黄唐县是个穷县,可这个穷县近几年来好事不多坏事不断.
先是这个人口25万、财政收入刚过亿元的小县,花2000万巨资,盖起一座豪华气派的县委县政府办公大楼。盖起不久,县委书记因接受工头贿赂和卖官买官东窗事发,锒铛入狱。接着是一家不具备任何开采条件的乡镇小煤矿发生透水事故,10余名矿工命亡井下,主管县长和安监局长就地免职。随后,县公安局副局长与黑社会头子称兄道弟,沆瀣一气,在一家浴都被仇家致残,至今瘫痪在床,县委常委、政法委书记也因此引咎辞职.几年来,全县工业不振、农业不兴、商业不稳,就连高考学子也鲜有及第的。
县委门口斜对过一个常摆摊算卦的老头曾对旁人说:衙门的风水不好,大楼四周两路二街交叉,形如井字,是四鬼抬轿之象,俗话说:“宁让人背鬼,且莫鬼背人”.如今坐在鬼轿上,还能由人意么?况且,大院的建筑如一“口”字,口里有人为之“囚”,非囚即休,不详之兆啊!
老头的话不知怎么就传到了谭骐的耳朵里了。谭骐原是市政府某办的主任,去年初调到黄唐县任代理县长,到位不久恰逢换届,他顺理成章的当选了县长.在一年多的时间里,他对全县的情况已经熟了在胸,赢得了不错的口碑,但踌躇满志的他,老感到工作不能得心应手,政府与县委的工作协调也不大顺畅,加之有关大楼的不详之说时不时灌进耳朵里,谭县长就犯了思虑:难道大楼的风水真有问题,如若不然,为什么过去一连串的问题都应在了县领导身上?
“找个高人看看吧”,办公室主任和他的秘书都和他这样说过.
其实谭县长也信风水这一说,他市里的住宅卧室里就供着观音菩萨的拂像,逢初一、十五也上香,而且他也读过诸如《周易》之类的书。别人这么一说,他更犯嘀咕。不过,地摊上那位算卦老头的话,他是不大相信的。他认识一位高人,在他那级领导的圈内也是小有名气的,那就是人称“鬼难拿”的崔大师。于是,某天他亲自驾车,把催大师接了来。大师不露声色的在楼上楼下、院里院外、前后左右看了看,就知端了。
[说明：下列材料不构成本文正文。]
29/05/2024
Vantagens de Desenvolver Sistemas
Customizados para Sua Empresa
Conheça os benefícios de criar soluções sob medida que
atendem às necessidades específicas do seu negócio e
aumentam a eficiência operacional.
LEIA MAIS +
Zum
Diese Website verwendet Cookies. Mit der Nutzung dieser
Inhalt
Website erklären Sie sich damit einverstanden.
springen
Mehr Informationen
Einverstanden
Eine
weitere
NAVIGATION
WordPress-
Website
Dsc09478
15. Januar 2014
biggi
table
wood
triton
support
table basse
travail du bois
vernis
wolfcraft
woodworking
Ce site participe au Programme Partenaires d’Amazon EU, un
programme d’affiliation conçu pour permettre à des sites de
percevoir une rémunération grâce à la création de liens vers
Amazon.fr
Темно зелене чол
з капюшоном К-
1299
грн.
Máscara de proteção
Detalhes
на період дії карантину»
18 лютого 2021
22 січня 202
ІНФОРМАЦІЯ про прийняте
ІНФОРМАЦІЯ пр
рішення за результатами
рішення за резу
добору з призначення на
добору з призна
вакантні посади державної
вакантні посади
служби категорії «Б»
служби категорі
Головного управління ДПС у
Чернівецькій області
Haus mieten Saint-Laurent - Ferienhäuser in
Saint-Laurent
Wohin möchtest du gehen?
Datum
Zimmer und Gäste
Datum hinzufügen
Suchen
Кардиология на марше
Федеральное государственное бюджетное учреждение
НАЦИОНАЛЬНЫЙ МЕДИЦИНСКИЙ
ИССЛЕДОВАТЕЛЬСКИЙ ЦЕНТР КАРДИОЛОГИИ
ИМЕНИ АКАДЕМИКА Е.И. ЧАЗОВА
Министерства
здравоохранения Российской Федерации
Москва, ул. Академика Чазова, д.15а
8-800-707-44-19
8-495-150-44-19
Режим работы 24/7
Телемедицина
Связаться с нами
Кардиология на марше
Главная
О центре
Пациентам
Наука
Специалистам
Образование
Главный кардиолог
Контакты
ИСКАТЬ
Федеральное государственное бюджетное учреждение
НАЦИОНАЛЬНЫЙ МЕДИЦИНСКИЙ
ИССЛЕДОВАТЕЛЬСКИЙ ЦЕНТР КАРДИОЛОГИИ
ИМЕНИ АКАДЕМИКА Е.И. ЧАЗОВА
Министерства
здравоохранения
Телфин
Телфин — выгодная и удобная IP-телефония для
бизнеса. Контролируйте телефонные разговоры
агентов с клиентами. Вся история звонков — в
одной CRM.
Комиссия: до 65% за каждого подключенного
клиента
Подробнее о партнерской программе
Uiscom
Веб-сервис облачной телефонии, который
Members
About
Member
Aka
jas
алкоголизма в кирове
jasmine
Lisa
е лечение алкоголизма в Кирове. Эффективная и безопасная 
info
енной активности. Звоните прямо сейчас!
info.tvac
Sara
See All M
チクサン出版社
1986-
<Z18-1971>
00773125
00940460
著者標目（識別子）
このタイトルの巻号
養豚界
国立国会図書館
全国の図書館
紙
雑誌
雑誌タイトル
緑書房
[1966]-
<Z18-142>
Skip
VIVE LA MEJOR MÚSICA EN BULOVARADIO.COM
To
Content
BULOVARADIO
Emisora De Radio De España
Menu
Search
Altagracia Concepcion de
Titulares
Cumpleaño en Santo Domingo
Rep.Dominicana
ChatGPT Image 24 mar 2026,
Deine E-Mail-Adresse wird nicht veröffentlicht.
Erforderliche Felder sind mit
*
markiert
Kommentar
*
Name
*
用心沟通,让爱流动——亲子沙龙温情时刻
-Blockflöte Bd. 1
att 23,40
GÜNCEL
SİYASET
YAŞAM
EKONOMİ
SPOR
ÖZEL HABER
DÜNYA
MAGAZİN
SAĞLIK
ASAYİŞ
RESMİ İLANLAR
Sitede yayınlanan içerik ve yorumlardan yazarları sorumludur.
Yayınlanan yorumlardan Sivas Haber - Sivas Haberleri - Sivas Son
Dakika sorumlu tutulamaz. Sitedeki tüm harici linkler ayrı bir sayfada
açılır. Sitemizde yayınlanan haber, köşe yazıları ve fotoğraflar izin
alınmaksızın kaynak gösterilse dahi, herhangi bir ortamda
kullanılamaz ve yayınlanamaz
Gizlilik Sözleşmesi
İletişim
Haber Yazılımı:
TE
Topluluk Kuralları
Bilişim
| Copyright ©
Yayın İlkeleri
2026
酒桌上,大师告诉谭县长,大楼的风水不错,方位朝向都是吉向,问题出在了大门上,尤其是门楼无檐。门楼无檐如官帽无翅,无翅的官帽就是一个瓜皮小帽啊!你见那个县太爷戴着瓜皮小帽的。
谭县长一听,顿感在理,门楼确实是直上直下,虽然设计现代流畅,建筑豪华气派,无可挑剔,然两边就是没有檐。想到这,就讨教大师如何化解。大师打了个饱嗝,留下四个字:拆悼重建。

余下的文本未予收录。